Task to carry out – Look through the lines below and extract each one that contains "REALTORS".

::: Data records :::

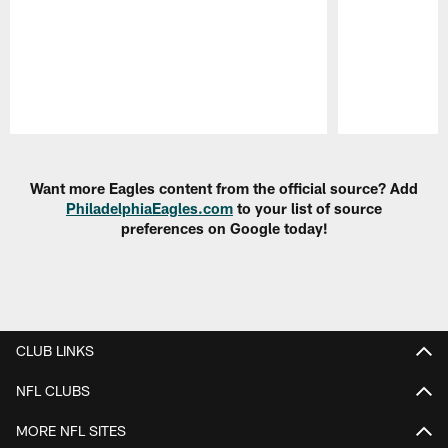
Pause
Play
Want more Eagles content from the official source? Add
PhiladelphiaEagles.com
to your list of source
preferences on Google today!
CLUB LINKS
NFL CLUBS
MORE NFL SITES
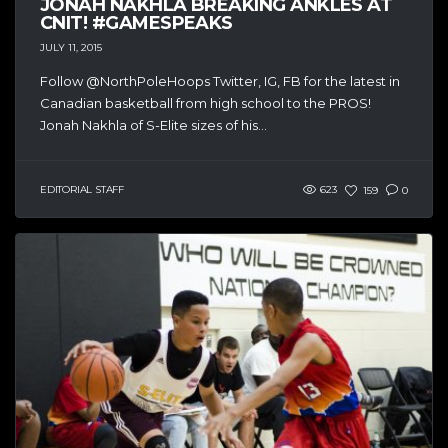
JONAH NAKHLA BREAKING ANKLES AT
CNIT! #GAMESPEAKS
JULY 11, 2015
Follow @NorthPoleHoops Twitter, IG, FB for the latest in
Canadian basketball from high school to the PROS!
Jonah Nakhla of S-Elite sizes of his...
EDITORIAL STAFF
623
159
0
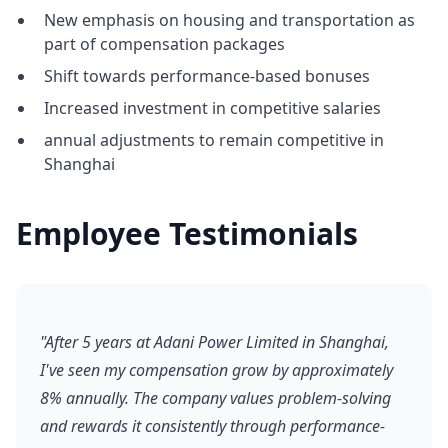
New emphasis on housing and transportation as
part of compensation packages
Shift towards performance-based bonuses
Increased investment in competitive salaries
annual adjustments to remain competitive in
Shanghai
Employee Testimonials
"After 5 years at Adani Power Limited in Shanghai,
I've seen my compensation grow by approximately
8% annually. The company values problem-solving
and rewards it consistently through performance-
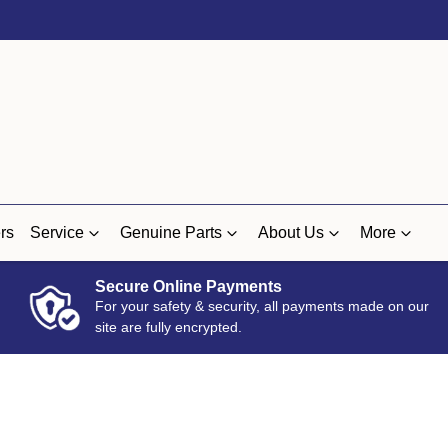
rs
Service
Genuine Parts
About Us
More
Secure Online Payments
For your safety & security, all payments made on our
site are fully encrypted.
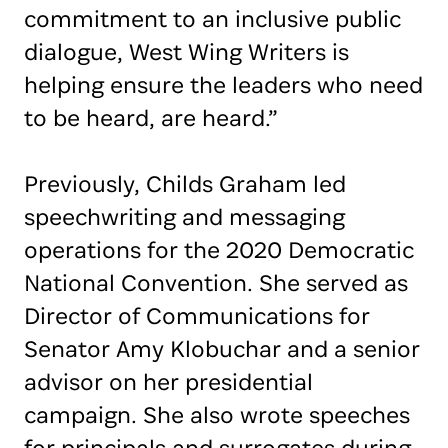
commitment to an inclusive public
dialogue, West Wing Writers is
helping ensure the leaders who need
to be heard, are heard.”
Previously, Childs Graham led
speechwriting and messaging
operations for the 2020 Democratic
National Convention. She served as
Director of Communications for
Senator Amy Klobuchar and a senior
advisor on her presidential
campaign. She also wrote speeches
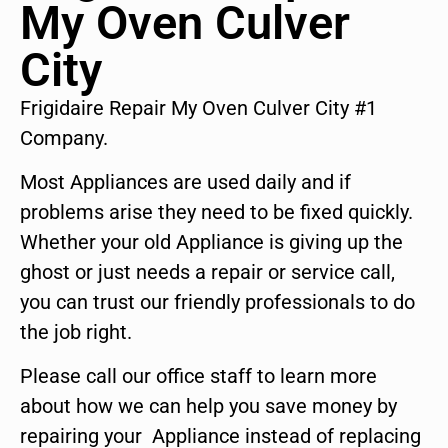
My Oven Culver
City
Frigidaire Repair My Oven Culver City #1
Company.
Most Appliances are used daily and if
problems arise they need to be fixed quickly.
Whether your old Appliance is giving up the
ghost or just needs a repair or service call,
you can trust our friendly professionals to do
the job right.
Please call our office staff to learn more
about how we can help you save money by
repairing your Appliance instead of replacing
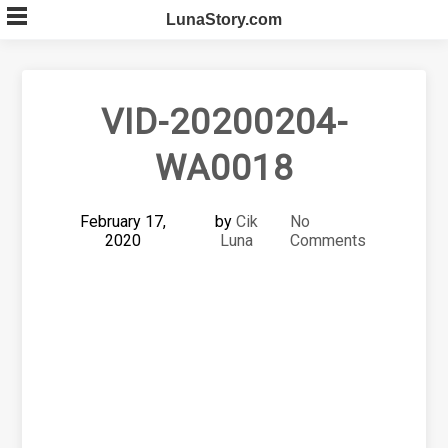
Skip
LunaStory.com
to
content
VID-20200204-
WA0018
February 17,
by
Cik
No
2020
Luna
Comments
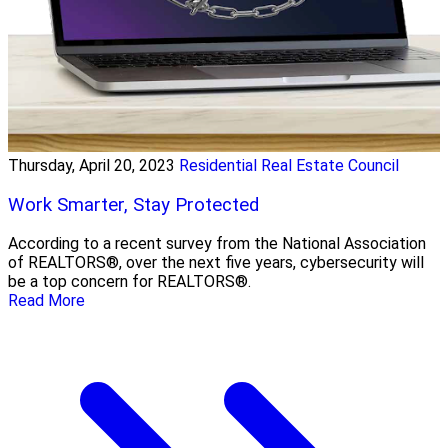
Thursday, April 20, 2023
Residential Real Estate Council
Work Smarter, Stay Protected
According to a recent survey from the National Association
of REALTORS®, over the next five years, cybersecurity will
be a top concern for REALTORS®.
Read More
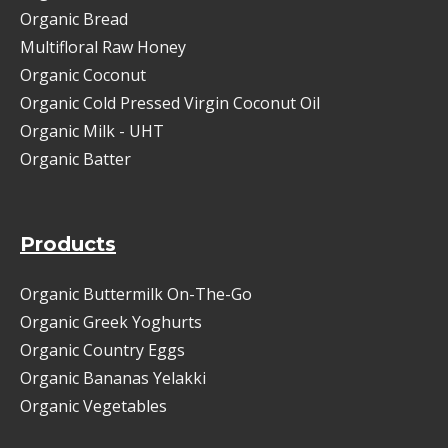
Organic Bread
Multifloral Raw Honey
Organic Coconut
Organic Cold Pressed Virgin Coconut Oil
Organic Milk - UHT
Organic Batter
Products
Organic Buttermilk On-The-Go
Organic Greek Yoghurts
Organic Country Eggs
Organic Bananas Yelakki
Organic Vegetables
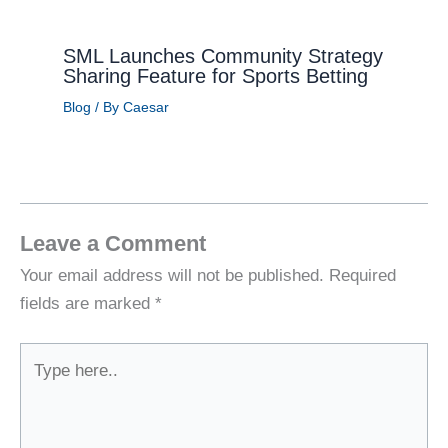
SML Launches Community Strategy
Sharing Feature for Sports Betting
Blog
/ By
Caesar
Leave a Comment
Your email address will not be published.
Required
fields are marked
*
Type
here..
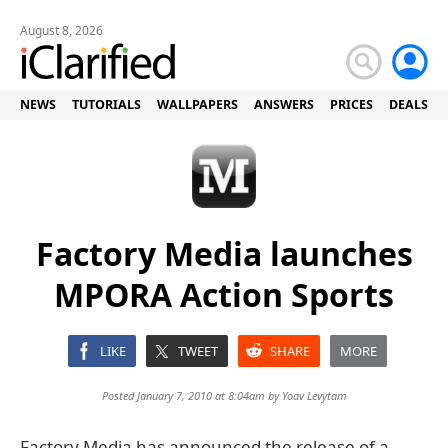
August 8, 2026
NEWS
TUTORIALS
WALLPAPERS
ANSWERS
PRICES
DEALS
Factory Media launches
MPORA Action Sports
LIKE
TWEET
SHARE
MORE
Posted January 7, 2010 at 8:04am by
Yoav Levytam
Factory Media has announced the release of a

:::

Task answer –
of REALTORS®, over the next five years, cybersecurity will
be a top concern for REALTORS®.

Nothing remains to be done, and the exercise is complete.